(WHAT YOU HAVE TO DO):
Below are some entries; report how many of their lines contain the word "музея", giving nothing besides the number.

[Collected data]
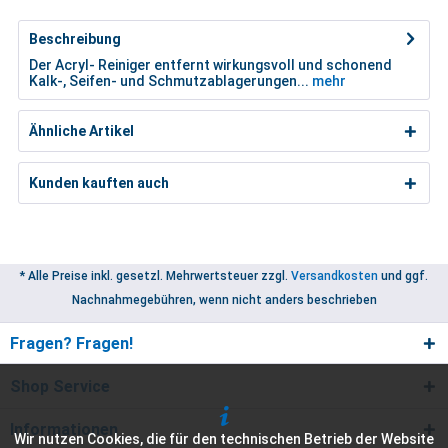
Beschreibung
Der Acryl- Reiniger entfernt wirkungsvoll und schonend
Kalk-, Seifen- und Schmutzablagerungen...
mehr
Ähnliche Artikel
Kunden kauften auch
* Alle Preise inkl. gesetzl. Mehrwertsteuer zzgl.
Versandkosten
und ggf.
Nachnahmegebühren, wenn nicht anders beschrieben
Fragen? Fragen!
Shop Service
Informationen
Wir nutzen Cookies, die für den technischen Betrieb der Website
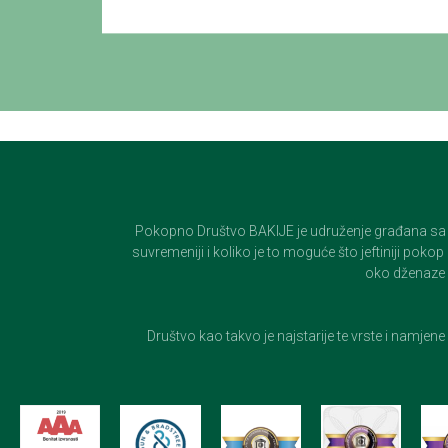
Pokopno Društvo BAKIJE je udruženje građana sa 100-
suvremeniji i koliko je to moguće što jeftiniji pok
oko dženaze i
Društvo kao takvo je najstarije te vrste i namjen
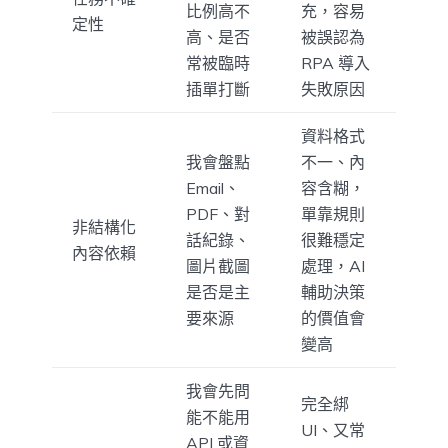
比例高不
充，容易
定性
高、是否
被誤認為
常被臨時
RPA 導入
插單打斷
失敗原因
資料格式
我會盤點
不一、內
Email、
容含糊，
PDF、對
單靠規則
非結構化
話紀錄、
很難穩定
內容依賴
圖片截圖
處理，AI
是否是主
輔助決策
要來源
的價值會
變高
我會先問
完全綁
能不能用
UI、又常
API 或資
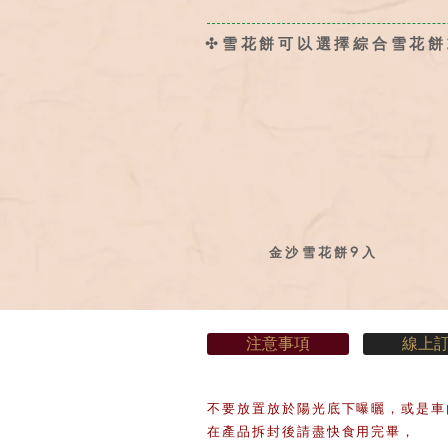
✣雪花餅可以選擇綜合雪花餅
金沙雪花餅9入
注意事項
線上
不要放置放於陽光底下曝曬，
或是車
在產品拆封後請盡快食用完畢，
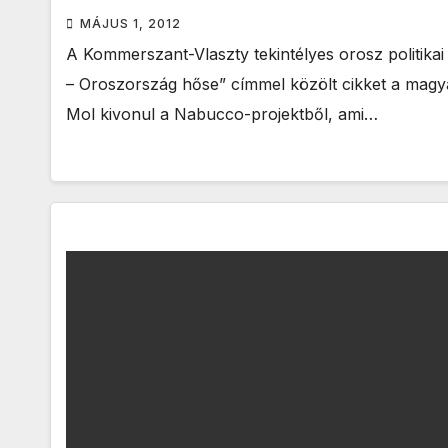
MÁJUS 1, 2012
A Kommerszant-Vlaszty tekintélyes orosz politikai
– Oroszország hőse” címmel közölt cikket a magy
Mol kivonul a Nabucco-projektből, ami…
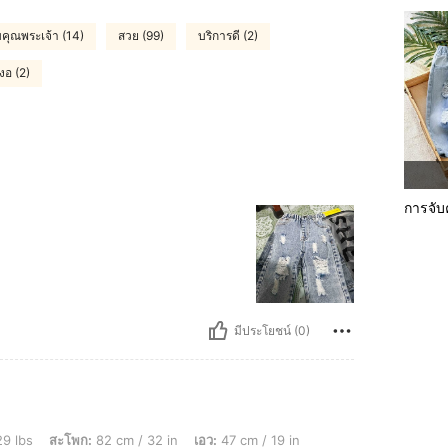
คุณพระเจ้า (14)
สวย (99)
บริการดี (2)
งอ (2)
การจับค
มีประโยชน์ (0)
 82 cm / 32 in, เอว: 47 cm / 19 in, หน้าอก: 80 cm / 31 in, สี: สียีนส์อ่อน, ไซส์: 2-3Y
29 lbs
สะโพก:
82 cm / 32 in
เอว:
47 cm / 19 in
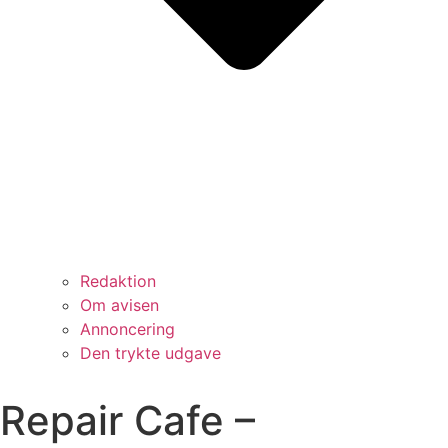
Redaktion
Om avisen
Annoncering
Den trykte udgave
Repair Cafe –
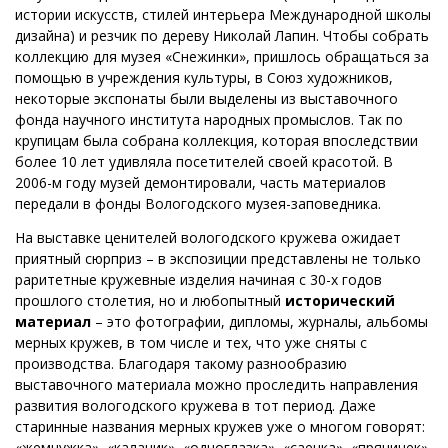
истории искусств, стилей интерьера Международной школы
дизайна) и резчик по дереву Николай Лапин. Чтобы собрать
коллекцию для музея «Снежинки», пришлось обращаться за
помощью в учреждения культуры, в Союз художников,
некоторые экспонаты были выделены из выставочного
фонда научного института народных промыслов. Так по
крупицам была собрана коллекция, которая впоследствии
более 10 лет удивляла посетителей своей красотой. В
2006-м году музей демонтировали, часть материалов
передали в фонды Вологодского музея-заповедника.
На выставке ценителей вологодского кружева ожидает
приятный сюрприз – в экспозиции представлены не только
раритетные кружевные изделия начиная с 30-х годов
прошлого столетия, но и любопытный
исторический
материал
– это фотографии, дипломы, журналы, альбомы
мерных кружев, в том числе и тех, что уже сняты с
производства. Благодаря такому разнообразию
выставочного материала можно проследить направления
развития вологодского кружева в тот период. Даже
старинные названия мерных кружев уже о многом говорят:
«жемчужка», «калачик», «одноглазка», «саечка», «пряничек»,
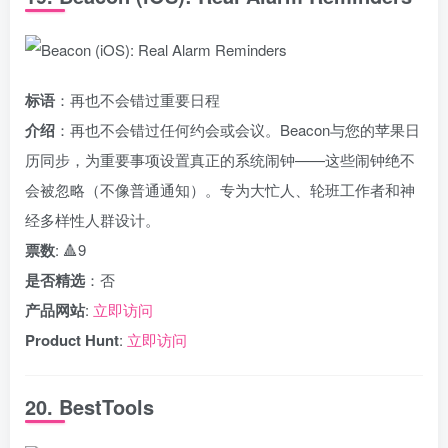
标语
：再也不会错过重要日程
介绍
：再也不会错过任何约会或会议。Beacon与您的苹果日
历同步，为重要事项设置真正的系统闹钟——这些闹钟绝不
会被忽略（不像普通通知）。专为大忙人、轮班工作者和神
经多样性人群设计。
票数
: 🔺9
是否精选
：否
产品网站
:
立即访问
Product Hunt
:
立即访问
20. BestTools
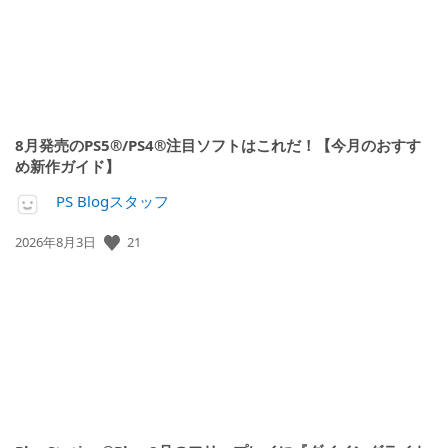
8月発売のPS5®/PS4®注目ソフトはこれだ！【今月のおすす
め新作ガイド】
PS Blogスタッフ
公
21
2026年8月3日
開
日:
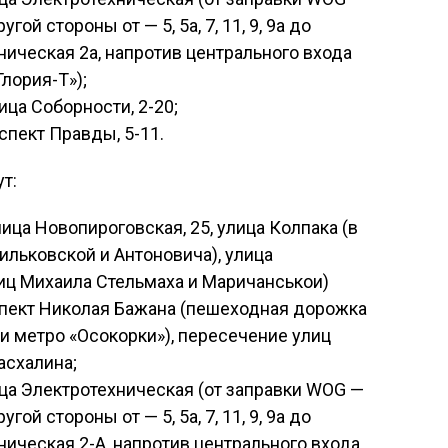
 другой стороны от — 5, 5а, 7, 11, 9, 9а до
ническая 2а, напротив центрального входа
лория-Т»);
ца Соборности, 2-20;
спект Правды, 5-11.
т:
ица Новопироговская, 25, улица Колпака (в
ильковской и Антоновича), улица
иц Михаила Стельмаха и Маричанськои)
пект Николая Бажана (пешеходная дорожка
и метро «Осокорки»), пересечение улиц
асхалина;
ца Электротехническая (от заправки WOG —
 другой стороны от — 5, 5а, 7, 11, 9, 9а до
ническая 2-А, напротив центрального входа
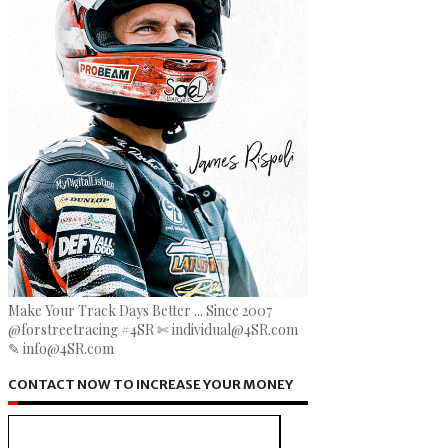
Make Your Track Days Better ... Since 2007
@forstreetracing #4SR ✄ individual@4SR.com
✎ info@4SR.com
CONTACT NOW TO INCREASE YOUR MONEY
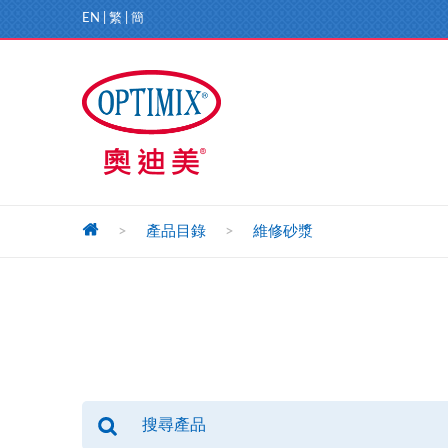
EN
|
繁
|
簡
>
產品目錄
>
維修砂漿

(RESULT OF THIS TASK):
2